Assignment:
Please keep the images out and set down the data exactly as given.

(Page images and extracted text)
- - - - - - -

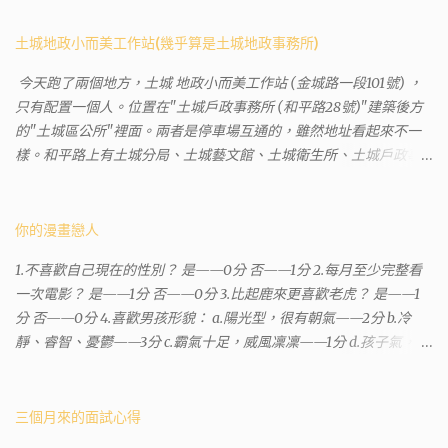
土城地政小而美工作站(幾乎算是土城地政事務所)
今天跑了兩個地方，土城 地政小而美工作站 (金城路一段101號) ，
只有配置一個人。位置在"土城戶政事務所 (和平路28號)"建築後方
的"土城區公所"裡面。兩者是停車場互通的，雖然地址看起來不一
樣。和平路上有土城分局、土城藝文館、土城衛生所、土城戶政事
務所等建築。所以都在一塊，但你可能會走錯大樓。 Google評論上
有不少跑錯的人，以為地政也配置在戶政事務所裡面。但其實 土城
沒有正式的地政事務所，只有地政小而美工作站 ，也已經能處理大
你的漫畫戀人
部分需求。我是因為有了法院公文才拿到了第三類謄本的紀錄，看
1.不喜歡自己現在的性別？ 是——0分 否——1分 2.每月至少完整看
到以後還真嚇了一跳，這一看就有問題。要是我拿著那不被承認、
一次電影？ 是——1分 否——0分 3.比起鹿來更喜歡老虎？ 是——1
有問題的幽靈合約恐怕還調不到資源。但我不知道審判時法官會不
分 否——0分 4.喜歡男孩形貌： a.陽光型，很有朝氣——2分 b.冷
會去調閱這些資料。因為沒把握每個法官或檢察官都公正細心，在
靜、睿智、憂鬱——3分 c.霸氣十足，威風凜凜——1分 d.孩子氣，十
案牘勞形中，會願意為了這種小人物受害案件去挖出更大的黑幕。
分可愛——4分 5.喜歡女孩形貌： a.楚楚動人，溫柔體貼——4分 b.
辦理人員非常專業熱心，也非常忙碌。還告訴我目前需要的關鍵特
性感成熟嫵媚——2分 c.明麗高貴的大家閨秀－3分 d.頹廢另類狂放
定檔案(原案登記簿案件，接露轉手時的價格變動)可以到本部( 新北
——1分 6.希望戀人的姓氏： a.大眾化——1分 b.罕見，古色古香的複
三個月來的面試心得
市板橋地政事務所 )去取得。不過實際到了現場發現還是需要法院的
姓——2分 c.配上名字動聽——4分 d.叫什麼都無所謂——3分 7.下列
正式行文才可以拿到這些檔案，因為我並非權利人，只是被捲入事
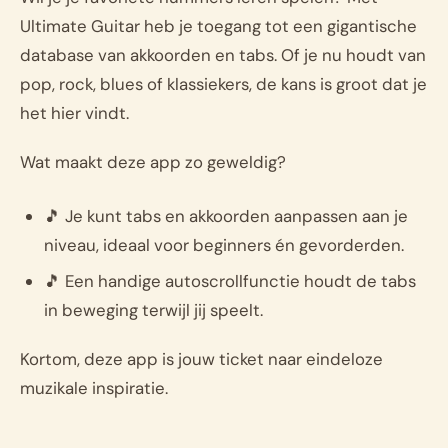
Ultimate Guitar heb je toegang tot een gigantische
database van akkoorden en tabs. Of je nu houdt van
pop, rock, blues of klassiekers, de kans is groot dat je
het hier vindt.
Wat maakt deze app zo geweldig?
🎵 Je kunt tabs en akkoorden aanpassen aan je
niveau, ideaal voor beginners én gevorderden.
🎵 Een handige autoscrollfunctie houdt de tabs
in beweging terwijl jij speelt.
Kortom, deze app is jouw ticket naar eindeloze
muzikale inspiratie.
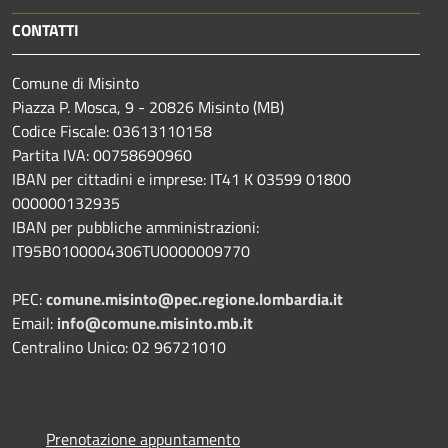
CONTATTI
Comune di Misinto
Piazza P. Mosca, 9 - 20826 Misinto (MB)
Codice Fiscale: 03613110158
Partita IVA: 00758690960
IBAN per cittadini e imprese: IT41 K 03599 01800
000000132935
IBAN per pubbliche amministrazioni:
IT95B0100004306TU0000009770
PEC:
comune.misinto@pec.regione.lombardia.it
Email:
info@comune.misinto.mb.it
Centralino Unico: 02 96721010
Prenotazione appuntamento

- - - - - - -

Task solution:
土城地政小而美工作站(幾乎算是土城地政事務所)
今天跑了兩個地方，土城 地政小而美工作站 (金城路一段101號) ，
只有配置一個人。位置在"土城戶政事務所 (和平路28號)"建築後方
的"土城區公所"裡面。兩者是停車場互通的，雖然地址看起來不一
樣。和平路上有土城分局、土城藝文館、土城衛生所、土城戶政事
務所等建築。所以都在一塊，但你可能會走錯大樓。 Google評論上
有不少跑錯的人，以為地政也配置在戶政事務所裡面。但其實 土城
沒有正式的地政事務所，只有地政小而美工作站 ，也已經能處理大
你的漫畫戀人
部分需求。我是因為有了法院公文才拿到了第三類謄本的紀錄，看
1.不喜歡自己現在的性別？ 是——0分 否——1分 2.每月至少完整看
到以後還真嚇了一跳，這一看就有問題。要是我拿著那不被承認、
一次電影？ 是——1分 否——0分 3.比起鹿來更喜歡老虎？ 是——1
有問題的幽靈合約恐怕還調不到資源。但我不知道審判時法官會不
分 否——0分 4.喜歡男孩形貌： a.陽光型，很有朝氣——2分 b.冷
會去調閱這些資料。因為沒把握每個法官或檢察官都公正細心，在
靜、睿智、憂鬱——3分 c.霸氣十足，威風凜凜——1分 d.孩子氣，十
案牘勞形中，會願意為了這種小人物受害案件去挖出更大的黑幕。
分可愛——4分 5.喜歡女孩形貌： a.楚楚動人，溫柔體貼——4分 b.
辦理人員非常專業熱心，也非常忙碌。還告訴我目前需要的關鍵特
性感成熟嫵媚——2分 c.明麗高貴的大家閨秀－3分 d.頹廢另類狂放
定檔案(原案登記簿案件，接露轉手時的價格變動)可以到本部( 新北
——1分 6.希望戀人的姓氏： a.大眾化——1分 b.罕見，古色古香的複
三個月來的面試心得
市板橋地政事務所 )去取得。不過實際到了現場發現還是需要法院的
姓——2分 c.配上名字動聽——4分 d.叫什麼都無所謂——3分 7.下列
正式行文才可以拿到這些檔案，因為我並非權利人，只是被捲入事
Ultimate Guitar heb je toegang tot een gigantische
database van akkoorden en tabs. Of je nu houdt van
pop, rock, blues of klassiekers, de kans is groot dat je
het hier vindt.
Wat maakt deze app zo geweldig?
🎵 Je kunt tabs en akkoorden aanpassen aan je
niveau, ideaal voor beginners én gevorderden.
🎵 Een handige autoscrollfunctie houdt de tabs
in beweging terwijl jij speelt.
Kortom, deze app is jouw ticket naar eindeloze
muzikale inspiratie.
CONTATTI
Comune di Misinto
Piazza P. Mosca, 9 - 20826 Misinto (MB)
Codice Fiscale: 03613110158
Partita IVA: 00758690960
IBAN per cittadini e imprese: IT41 K 03599 01800
000000132935
IBAN per pubbliche amministrazioni:
IT95B0100004306TU0000009770
PEC:
comune.misinto@pec.regione.lombardia.it
Email:
info@comune.misinto.mb.it
Centralino Unico: 02 96721010
Prenotazione appuntamento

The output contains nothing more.